Back in the early days of my writing career, I got it into my head that I would strive to pen 1,000 completed works of fiction. This likely owes to one of those biography shows on the late, great Rod Serling, one of my lifelong role models and as prolific and supremely talented a scribe as there ever was. In January of 2013, I attained that goal and hit the Number 1000. For the longest while (decades?), I assumed that I'd stop at 1000. But my imagination didn't retire at the millennium mark, and I've kept writing, past 1100 completed works of fiction, 1200, and, at the end of 2017, toward the Number 1300.

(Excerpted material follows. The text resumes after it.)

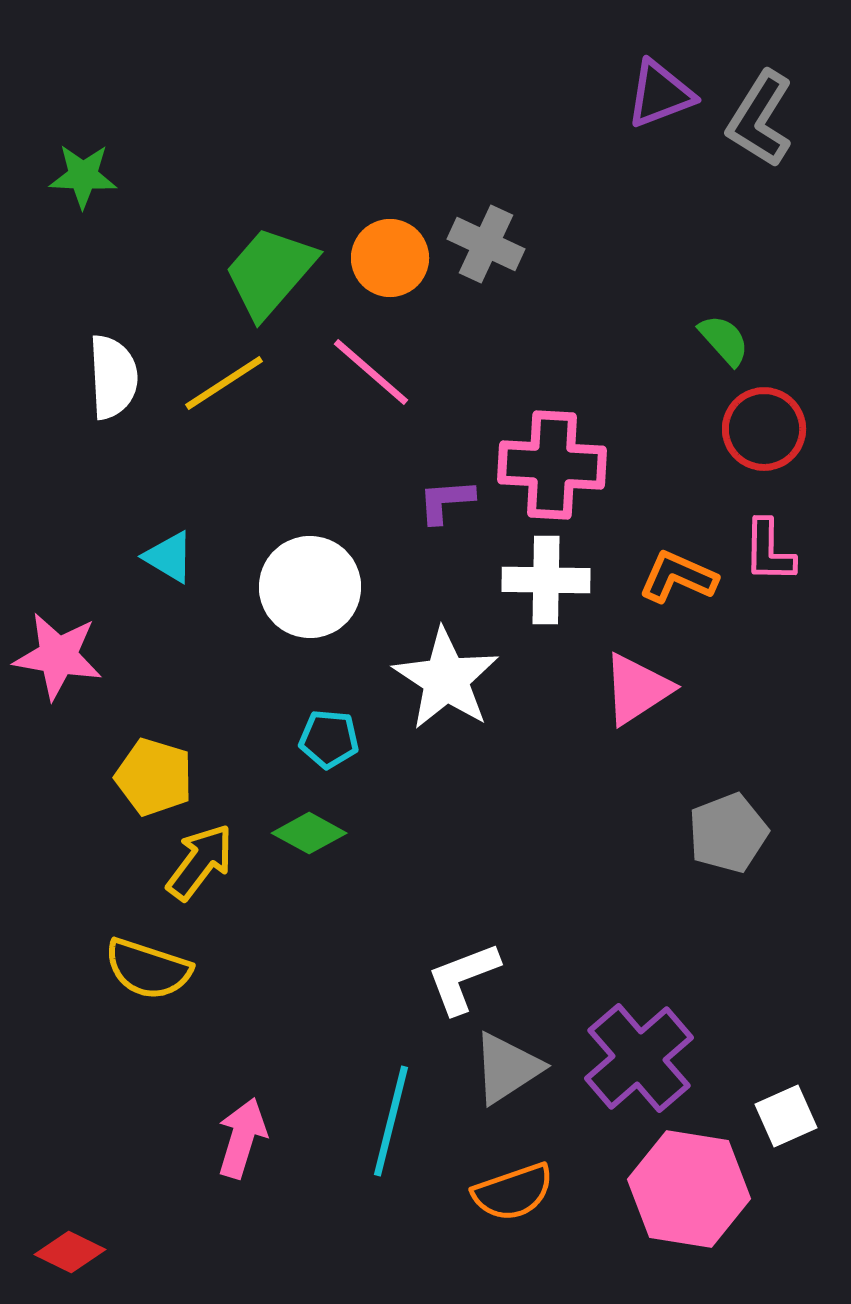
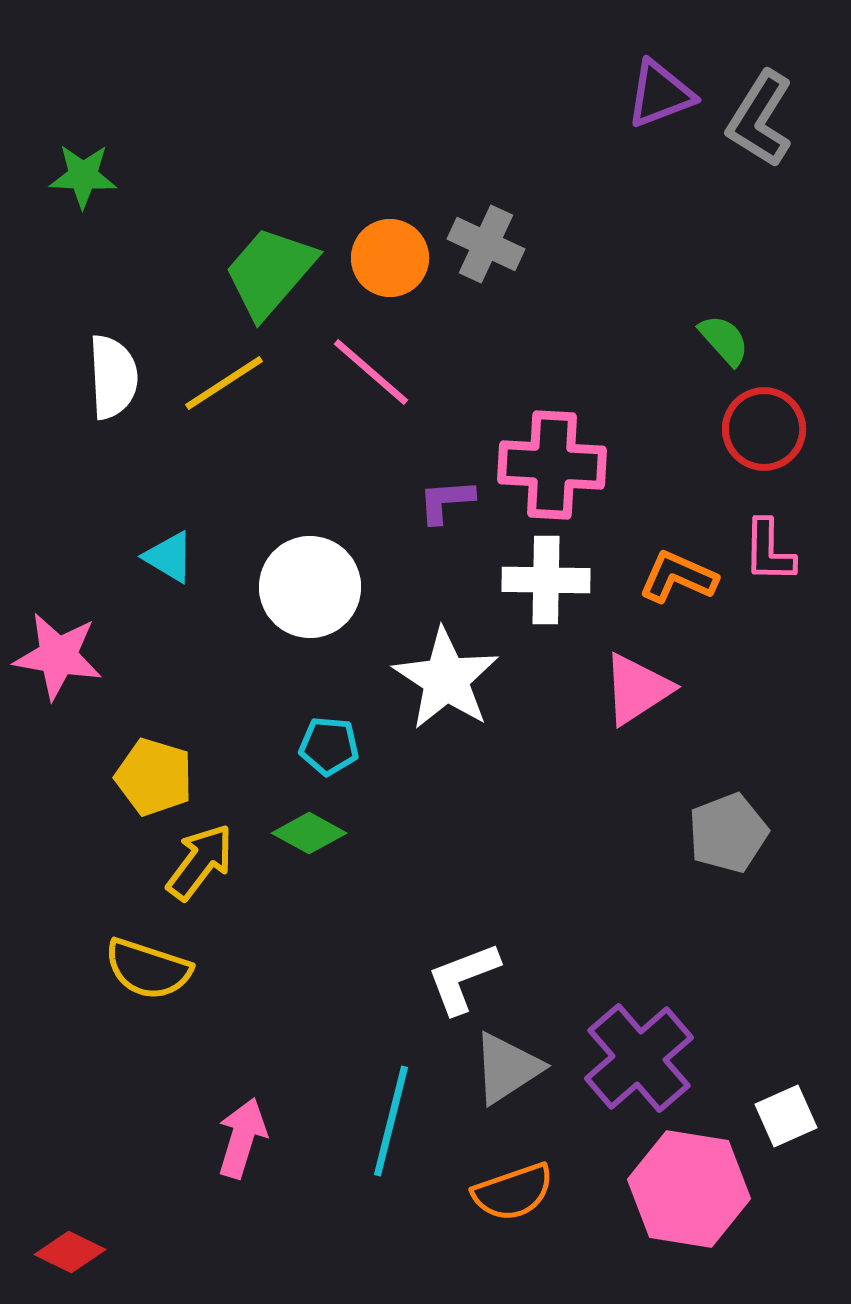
cyan pentagon: moved 7 px down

In early March of this year, as another notable anniversary date readied to be celebrated, I wrapped my sequel to last year's novelization of the classic made-for-TV Gerry Anderson movie, The Day After Tomorrow: Into InfinityThe Day After Tomorrow: Planetfall all but consumed me during the start of 2018. Pages flew off notepads at a ridiculous clip -- one of those lovely instances where the writer seems to be channeling spirits. I absolutely loved the experience, and wrapped the longhand draft well in advance of my deadline with Anderson Entertainment. Planetfall is scheduled for publication in September, and landed on my list of completed works at #1299. Without delay, I pulled out a fresh notepad of lined paper, uncapped my pen, and began work on #1300, my Space:1999 fan fiction "Ninth".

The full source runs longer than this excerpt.